Amanda Chwelos | Soft enough to slip through
to
Southern Alberta Art Gallery 601 3 Avenue S, Lethbridge, Alberta T1J 0H4
Amanda Chwelos, “You watch until you can't watch any longer,” 2024
oil and pencil crayon on canvas (courtesy of the Artist)
Opening Reception: July 6, 7-9pm
Ornamentation is an invitation and a barrier. Amanda Chwelos takes a closer look at the contradictions, anxieties, and banalities of the decorative. Soft enough to slip through features a new series of drawings and oil paintings that combine motifs of domestic wrought iron air vents, fences, and grates, together with intimate observations from daily life. These barriers typically demarcate space for purposes of safety, property, and exclusion. To Chwelos, the ornamented designs are also metaphorical boundaries. They characterize the kind of soft architectures of clothing and personal decoration that protect and separate human subjectivities.
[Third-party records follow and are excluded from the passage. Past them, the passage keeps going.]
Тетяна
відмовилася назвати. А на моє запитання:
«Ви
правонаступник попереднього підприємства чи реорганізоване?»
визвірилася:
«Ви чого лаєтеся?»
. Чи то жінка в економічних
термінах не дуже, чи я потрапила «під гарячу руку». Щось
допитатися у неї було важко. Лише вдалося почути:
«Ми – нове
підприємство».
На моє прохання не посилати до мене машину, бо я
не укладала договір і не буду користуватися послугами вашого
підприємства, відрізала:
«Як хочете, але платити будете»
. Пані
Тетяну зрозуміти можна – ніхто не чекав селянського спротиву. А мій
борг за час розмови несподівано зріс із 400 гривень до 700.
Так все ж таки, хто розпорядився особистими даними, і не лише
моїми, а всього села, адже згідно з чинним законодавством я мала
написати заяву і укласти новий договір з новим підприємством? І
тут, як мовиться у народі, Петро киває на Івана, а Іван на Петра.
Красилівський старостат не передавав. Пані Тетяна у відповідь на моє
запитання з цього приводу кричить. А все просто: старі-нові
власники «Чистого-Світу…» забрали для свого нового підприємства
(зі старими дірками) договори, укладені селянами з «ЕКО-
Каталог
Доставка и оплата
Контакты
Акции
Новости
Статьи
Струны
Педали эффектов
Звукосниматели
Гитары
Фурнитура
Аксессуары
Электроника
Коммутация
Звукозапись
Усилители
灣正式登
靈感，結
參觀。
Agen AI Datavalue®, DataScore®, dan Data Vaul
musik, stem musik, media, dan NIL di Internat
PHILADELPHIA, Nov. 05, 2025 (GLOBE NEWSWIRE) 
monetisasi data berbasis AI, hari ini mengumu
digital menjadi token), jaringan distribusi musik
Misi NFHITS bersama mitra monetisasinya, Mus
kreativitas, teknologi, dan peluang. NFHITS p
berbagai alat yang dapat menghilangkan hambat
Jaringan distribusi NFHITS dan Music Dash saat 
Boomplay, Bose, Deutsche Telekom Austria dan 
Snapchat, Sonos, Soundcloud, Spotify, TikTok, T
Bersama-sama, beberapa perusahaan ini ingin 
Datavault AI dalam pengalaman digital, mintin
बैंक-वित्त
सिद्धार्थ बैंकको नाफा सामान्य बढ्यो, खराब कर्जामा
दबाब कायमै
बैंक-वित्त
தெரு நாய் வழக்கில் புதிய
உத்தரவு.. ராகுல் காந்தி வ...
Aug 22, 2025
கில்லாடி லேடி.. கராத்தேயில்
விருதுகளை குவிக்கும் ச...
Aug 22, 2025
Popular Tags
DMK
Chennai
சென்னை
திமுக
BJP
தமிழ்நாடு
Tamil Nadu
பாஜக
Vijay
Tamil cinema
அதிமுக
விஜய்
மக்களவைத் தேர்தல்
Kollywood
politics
On the wall of the gallery is a diptych of two small oil paintings in extreme close-up, one of the insertion of a contact lens, and the other of a mosquito. Both works bare the faint traces of decorative wrought-iron architecture fading in and through their respective figures. The mosquito is poised to break the barrier of skin and the contact lens is about to become an invisible membrane of the body.
Like personal fences of skin and clothing, these wrought iron architectures are also surfaces of inhabitation and admission (1). Both fences and frocks dissolve into their containing structures, becoming unnoticed conditions of access.
Lisa Robertson, “Doubt and the History of Scaffolding,” in Occasional Work and Seven Walks from the Office for Soft Architecture (Toronto: Coach House Books, 2011), 142.